Within this monastery's solid stone walls is a gorgeous mid-14th-century cloister, a historic pharmacy and a small museum with a collection of relics and liturgical objects, including chalices, paintings, gold jewellery and pharmacy items such as laboratory gear and medical books.
Before you head inside, stop to admire the remarkable pietà over the church door, sculpted by the local masters Petar and Leonard Andrijić in 1498. Unfortunately, the portal is all that remains of a richly decorated church that was destroyed in the 1667 earthquake. It's baroque replacement is adorned with ornate altars capped with large paintings.

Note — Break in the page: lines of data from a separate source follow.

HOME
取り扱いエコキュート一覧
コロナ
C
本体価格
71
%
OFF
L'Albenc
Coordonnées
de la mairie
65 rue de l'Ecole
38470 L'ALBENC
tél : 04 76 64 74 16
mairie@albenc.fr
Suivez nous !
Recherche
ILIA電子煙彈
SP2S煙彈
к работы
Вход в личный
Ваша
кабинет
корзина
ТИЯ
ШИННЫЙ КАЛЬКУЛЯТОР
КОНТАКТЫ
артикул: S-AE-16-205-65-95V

You’ll access the cloister and the museum via the small passage between the monastery church and St Saviour's church. The cloister is one of the most beautiful late-Romanesque structures in Dalmatia. Notice how each capital over the incredibly slim dual columns is topped by a different figure, portraying human heads, animals and floral arrangements. At the centre is a small square garden that’s shaded by orange and palm trees.
Further inside is the original location of the third-oldest functioning pharmacy in Europe, which has been in business since 1317. It may have been the first pharmacy in Europe open to the general public. The room is now part of the monastery's museum, with pharmacy displays taking up one wall and the rest filled with religious artefacts and art. Highlights include a large painted altar crucifix by Blaž Jurjev Trogiranin (1428) and Vlaho Bukovac's The New Ring (1892), one of a handful of secular pieces in the collection.
Moved from its first location several times, the present-day pharmacy sits just before the museum ticket desk by the monastery entrance.